Pediatr Rheumatol Online J. 2010 Mar 16;8:9. doi: 10.1186/1546-0096-8-9.
CINCA/NOMID is an autoinflammatory disorder characterized by the triad of neonatal onset of cutaneous symptoms, chronic meningitis, and recurrent fever and it presents with distinctive osteoarthropathy, synovitis mainly of the large joints and overgrowth of epimetaphyseal cartilage, particularly of the long bones. The cartilage overgrowth eventually causes osseous overgrowth and deformity that persists beyond skeletal maturity and leads to limb length discrepancy, joint contracture, and early degenerative arthropathy. Autoinflammation in CAPS/NOMID has been proven to derive from excessive release of interleukin-1 (IL-1). It has been well documented that the IL-1 receptor antagonist anakinra (Kineret(R)) helps mitigate systemic inflammation in the disorder. However, a general consensus has not been reached on its beneficial effect on osteoarthropathy. The case of a girl with CINCA/NOMID syndrome who showed dramatic improvement of osteoarthropathy after anakinra treatment is reported. A 4-year-old girl suffered at the age of 10 months from a generalized urticarial skin lesion with recurrent episodes of fever and growth disorder. Blood examination revealed persistent massive neutrophilia, anemia and intense acute phase response. She manifested knee joint swelling with limited ROM when she was 20 months old and was diagnosed as being CINCA/NOMID based on characteristic findings of radiograph despite negative CIAS1 mutation. Radiological examination demonstrated metaphyseal fraying and cupping and widening of the growth plate in the distal femur. MR imaging showed mottled gadolinium enhancement at the chondrosseous junction. Neither significant joint effusion nor synovitis was identified. At 2 years and 7 months of age, anakinra, 2 mg/kg/day given by regular daily subcutaneous injections, was started. A few days after the initiation of the treatment, her clinical symptoms and laboratory findings of active inflammation were promptly alleviated. She was not able to walk unaided prior to the treatment, but she walked independently 1 month after the treatment. Follow-up radiographs and MR imaging showed that growth plate widening and gadolinium enhancement at the chondrosseous junction were less conspicuous. Furthermore, longitudinal growth of the femur and tibia was identified during 20 months of observation.

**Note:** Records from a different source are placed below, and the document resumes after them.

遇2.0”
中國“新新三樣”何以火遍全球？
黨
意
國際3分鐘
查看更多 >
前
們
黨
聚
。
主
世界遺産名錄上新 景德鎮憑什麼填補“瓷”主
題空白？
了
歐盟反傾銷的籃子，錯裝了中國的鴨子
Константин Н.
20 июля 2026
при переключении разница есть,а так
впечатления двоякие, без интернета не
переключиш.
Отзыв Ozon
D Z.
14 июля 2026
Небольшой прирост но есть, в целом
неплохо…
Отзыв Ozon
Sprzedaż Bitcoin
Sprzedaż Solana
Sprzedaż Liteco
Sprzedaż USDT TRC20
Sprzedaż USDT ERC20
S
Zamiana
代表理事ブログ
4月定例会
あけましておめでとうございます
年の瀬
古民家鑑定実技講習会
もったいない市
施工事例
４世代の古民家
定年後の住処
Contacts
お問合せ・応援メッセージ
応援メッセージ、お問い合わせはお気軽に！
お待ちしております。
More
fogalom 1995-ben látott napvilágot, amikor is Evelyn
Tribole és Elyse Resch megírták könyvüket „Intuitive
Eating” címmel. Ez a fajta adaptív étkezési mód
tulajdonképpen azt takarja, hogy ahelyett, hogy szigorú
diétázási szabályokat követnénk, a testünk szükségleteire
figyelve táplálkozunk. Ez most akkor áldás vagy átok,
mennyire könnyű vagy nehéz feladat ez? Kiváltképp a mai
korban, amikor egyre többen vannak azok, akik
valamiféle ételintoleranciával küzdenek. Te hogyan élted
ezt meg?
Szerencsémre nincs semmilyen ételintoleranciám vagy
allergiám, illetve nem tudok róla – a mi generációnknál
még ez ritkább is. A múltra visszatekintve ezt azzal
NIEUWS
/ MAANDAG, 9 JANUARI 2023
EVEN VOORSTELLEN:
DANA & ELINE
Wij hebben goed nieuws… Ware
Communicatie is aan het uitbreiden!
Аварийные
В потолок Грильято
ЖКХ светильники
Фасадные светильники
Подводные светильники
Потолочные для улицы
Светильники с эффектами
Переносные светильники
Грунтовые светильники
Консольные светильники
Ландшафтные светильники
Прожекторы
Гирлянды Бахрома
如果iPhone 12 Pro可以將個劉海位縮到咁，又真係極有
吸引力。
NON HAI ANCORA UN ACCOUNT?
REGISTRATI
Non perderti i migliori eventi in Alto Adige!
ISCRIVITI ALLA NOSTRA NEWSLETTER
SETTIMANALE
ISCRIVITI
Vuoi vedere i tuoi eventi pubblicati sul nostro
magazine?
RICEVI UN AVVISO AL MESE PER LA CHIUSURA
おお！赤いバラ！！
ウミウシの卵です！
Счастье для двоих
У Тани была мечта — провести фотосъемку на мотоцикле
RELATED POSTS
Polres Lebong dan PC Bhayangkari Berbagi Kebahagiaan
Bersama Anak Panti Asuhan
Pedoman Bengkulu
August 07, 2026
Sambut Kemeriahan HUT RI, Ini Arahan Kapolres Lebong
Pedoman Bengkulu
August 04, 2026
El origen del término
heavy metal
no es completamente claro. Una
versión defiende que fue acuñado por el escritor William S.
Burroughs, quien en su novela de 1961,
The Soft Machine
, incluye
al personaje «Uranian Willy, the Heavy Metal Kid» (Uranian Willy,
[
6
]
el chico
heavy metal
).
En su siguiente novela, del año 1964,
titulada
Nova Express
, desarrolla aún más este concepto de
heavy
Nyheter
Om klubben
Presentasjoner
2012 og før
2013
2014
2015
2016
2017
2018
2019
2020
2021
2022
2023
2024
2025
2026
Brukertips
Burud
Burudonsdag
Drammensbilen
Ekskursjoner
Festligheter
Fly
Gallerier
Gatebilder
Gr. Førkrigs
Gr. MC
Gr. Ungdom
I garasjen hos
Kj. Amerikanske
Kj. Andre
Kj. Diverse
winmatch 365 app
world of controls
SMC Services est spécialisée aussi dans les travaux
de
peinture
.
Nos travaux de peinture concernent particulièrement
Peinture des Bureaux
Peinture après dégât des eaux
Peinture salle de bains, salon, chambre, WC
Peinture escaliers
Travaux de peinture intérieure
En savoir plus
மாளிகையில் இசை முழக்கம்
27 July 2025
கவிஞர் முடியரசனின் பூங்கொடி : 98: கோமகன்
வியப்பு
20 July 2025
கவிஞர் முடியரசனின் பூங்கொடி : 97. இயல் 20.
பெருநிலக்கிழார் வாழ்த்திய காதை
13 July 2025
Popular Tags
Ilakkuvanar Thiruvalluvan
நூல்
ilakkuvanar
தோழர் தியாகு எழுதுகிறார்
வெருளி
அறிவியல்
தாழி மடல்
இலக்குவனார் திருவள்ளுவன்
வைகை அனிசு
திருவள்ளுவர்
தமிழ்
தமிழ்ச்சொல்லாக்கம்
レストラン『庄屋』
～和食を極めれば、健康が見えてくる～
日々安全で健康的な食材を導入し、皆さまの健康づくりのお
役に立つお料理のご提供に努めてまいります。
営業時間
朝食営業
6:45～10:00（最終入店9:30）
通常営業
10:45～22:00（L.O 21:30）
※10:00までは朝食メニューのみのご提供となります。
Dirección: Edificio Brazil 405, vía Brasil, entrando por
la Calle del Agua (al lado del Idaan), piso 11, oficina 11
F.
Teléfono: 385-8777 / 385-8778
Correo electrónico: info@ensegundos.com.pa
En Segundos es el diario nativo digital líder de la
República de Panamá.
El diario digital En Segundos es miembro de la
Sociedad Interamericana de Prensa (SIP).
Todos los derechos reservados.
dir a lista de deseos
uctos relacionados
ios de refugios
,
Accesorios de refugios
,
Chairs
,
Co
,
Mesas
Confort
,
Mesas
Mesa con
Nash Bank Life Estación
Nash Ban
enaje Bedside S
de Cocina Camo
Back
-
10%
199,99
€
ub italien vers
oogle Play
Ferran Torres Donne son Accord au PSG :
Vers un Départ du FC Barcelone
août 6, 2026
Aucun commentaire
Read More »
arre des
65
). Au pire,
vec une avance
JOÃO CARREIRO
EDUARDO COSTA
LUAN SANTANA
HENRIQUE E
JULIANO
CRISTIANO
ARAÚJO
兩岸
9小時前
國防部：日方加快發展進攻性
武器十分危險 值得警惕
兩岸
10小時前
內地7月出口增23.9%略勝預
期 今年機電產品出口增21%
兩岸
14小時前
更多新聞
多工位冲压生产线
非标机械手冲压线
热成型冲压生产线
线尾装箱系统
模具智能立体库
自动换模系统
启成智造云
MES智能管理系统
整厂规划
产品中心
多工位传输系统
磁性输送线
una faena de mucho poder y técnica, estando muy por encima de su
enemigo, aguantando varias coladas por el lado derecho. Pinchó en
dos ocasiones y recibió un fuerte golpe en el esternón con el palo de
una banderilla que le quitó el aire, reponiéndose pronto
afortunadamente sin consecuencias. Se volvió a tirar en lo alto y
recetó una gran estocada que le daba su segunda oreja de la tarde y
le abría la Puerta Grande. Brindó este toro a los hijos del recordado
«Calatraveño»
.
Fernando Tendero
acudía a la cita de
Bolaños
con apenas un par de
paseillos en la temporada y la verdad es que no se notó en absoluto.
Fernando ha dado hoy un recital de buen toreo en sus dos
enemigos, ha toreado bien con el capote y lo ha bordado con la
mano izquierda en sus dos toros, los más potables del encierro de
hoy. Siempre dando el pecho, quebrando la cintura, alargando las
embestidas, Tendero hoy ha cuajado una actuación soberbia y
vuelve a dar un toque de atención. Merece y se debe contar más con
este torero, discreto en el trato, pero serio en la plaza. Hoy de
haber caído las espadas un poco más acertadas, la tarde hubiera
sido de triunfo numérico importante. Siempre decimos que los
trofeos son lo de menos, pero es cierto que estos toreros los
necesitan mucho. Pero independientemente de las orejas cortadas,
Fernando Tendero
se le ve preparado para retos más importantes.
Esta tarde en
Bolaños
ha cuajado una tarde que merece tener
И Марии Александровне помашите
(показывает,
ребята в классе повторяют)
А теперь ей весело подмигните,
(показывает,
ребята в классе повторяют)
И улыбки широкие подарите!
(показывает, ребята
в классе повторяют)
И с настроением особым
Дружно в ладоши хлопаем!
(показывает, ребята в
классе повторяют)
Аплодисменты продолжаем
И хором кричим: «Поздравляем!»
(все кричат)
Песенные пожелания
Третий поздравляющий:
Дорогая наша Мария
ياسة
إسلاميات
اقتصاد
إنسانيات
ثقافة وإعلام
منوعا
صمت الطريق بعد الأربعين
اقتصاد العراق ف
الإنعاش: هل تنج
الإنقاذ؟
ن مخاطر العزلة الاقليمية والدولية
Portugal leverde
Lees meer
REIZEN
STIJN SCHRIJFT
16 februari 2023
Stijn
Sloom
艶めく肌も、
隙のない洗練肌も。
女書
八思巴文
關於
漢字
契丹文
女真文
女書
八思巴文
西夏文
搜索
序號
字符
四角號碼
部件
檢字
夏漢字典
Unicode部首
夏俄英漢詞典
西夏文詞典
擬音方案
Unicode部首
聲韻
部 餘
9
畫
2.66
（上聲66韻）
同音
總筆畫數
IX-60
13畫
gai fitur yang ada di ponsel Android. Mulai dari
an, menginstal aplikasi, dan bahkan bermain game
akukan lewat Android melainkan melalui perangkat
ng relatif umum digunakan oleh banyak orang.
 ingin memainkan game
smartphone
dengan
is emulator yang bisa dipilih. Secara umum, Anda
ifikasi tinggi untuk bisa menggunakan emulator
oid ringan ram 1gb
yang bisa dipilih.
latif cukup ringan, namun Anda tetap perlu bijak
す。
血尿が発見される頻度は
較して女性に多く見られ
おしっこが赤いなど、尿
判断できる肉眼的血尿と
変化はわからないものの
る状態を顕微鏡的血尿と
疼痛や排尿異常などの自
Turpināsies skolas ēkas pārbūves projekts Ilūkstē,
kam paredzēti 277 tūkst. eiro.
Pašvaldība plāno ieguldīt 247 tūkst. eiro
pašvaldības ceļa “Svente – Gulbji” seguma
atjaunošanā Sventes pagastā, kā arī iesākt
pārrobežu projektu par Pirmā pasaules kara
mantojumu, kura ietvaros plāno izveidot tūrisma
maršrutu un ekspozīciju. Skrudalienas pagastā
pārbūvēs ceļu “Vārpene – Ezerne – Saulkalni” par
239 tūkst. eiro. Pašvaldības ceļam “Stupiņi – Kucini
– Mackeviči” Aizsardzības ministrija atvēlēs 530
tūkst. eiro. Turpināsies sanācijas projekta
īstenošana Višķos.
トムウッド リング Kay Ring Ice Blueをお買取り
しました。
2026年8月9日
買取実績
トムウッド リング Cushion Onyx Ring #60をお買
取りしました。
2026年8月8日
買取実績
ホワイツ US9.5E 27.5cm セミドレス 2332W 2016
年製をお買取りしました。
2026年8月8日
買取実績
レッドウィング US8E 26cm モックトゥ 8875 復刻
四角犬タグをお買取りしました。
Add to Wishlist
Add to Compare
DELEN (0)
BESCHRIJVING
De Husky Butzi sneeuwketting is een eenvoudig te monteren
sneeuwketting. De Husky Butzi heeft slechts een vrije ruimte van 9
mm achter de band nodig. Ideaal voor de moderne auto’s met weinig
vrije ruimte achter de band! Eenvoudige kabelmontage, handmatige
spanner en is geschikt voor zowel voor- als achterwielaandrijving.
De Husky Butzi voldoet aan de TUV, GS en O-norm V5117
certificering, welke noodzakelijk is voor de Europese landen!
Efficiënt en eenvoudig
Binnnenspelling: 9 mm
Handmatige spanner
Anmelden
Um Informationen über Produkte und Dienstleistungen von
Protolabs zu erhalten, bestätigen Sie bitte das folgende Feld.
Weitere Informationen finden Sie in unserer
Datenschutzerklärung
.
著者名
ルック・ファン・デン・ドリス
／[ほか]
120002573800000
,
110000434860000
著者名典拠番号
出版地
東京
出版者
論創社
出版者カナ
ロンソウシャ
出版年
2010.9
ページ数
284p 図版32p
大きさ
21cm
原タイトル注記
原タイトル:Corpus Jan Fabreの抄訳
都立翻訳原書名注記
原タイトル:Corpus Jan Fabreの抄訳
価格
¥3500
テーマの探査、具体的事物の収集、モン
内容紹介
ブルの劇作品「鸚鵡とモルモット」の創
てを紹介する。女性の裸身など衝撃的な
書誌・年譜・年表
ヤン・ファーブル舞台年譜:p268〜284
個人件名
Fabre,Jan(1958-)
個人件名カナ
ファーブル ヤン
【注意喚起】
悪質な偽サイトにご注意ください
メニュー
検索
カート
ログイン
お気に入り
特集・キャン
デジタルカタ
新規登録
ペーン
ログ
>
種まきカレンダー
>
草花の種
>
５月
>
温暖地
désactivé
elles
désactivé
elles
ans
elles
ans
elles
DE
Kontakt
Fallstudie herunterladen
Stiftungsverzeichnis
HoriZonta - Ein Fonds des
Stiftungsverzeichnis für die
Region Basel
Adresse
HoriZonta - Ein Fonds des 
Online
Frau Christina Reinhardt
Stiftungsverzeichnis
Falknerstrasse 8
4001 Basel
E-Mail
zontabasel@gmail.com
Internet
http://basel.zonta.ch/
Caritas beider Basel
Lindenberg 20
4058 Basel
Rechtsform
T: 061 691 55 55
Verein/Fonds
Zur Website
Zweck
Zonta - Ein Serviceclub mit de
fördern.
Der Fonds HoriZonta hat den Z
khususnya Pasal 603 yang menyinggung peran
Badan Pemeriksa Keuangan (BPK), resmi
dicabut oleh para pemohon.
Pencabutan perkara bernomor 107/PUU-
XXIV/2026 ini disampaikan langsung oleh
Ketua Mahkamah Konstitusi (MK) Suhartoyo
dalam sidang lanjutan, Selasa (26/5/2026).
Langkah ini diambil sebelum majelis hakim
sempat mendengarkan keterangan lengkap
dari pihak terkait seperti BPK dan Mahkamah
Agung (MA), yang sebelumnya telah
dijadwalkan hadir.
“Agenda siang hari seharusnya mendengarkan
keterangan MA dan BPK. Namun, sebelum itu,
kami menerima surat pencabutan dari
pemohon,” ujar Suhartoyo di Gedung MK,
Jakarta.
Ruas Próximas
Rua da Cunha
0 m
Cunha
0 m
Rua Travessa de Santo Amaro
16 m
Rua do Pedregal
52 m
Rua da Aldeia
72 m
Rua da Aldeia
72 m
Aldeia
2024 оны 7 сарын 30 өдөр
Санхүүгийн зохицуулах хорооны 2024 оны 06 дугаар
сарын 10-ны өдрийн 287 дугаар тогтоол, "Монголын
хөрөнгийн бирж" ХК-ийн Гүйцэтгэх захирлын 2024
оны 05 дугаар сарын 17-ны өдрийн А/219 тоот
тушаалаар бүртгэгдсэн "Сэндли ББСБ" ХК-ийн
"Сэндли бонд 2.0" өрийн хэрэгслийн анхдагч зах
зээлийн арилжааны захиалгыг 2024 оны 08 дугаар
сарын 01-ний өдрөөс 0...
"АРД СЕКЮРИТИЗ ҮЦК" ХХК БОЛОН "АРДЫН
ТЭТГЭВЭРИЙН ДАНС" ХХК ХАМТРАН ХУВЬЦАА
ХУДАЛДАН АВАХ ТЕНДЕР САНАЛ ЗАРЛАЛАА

CINCA/NOMID 是一种自炎症性疾病,其特征为三联征:新生儿期出现皮肤症状、慢性脑膜炎和反复发作的发热,伴有独特的骨关节炎、大关节滑膜炎和骺软骨过度生长,特别是长骨。软骨过度生长最终导致骨过度生长和畸形,这种畸形持续到骨骼成熟后,并导致肢体长度差异、关节挛缩和早期退行性关节炎。CAPS/NOMID 中的自身炎症已被证明源自白细胞介素-1(IL-1)的过度释放。已经有充分的文献证明,白细胞介素-1 受体拮抗剂阿那白滞素(Kineret(R))有助于减轻该疾病的全身炎症。然而,对于其对骨关节炎的有益作用,尚未达成普遍共识。本文报告了一例 CINCA/NOMID 综合征患者在接受阿那白滞素治疗后骨关节炎显著改善的病例。一名 4 岁女孩在 10 个月大时出现全身性荨麻疹样皮疹,反复出现发热和生长障碍。血液检查显示持续大量中性粒细胞增多、贫血和强烈的急性期反应。她在 20 个月大时出现膝关节肿胀,活动范围受限,尽管 CIAS1 突变阴性,仍被诊断为 CINCA/NOMID。影像学检查显示股骨远端骺软骨边缘粗糙、杯口状改变和生长板增宽。磁共振成像显示软骨骨交界处斑驳的钆增强。未见明显关节积液或滑膜炎。在 2 岁 7 个月时,开始每天皮下注射 2 毫克/公斤的阿那白滞素。治疗开始几天后,她的临床症状和活动性炎症的实验室发现迅速缓解。在治疗前她无法独立行走,但治疗后 1 个月她可以独立行走。随访影像学和磁共振成像显示生长板增宽和软骨骨交界处的钆增强不那么明显。此外,在 20 个月的观察期间,还发现了股骨和胫骨的纵向生长。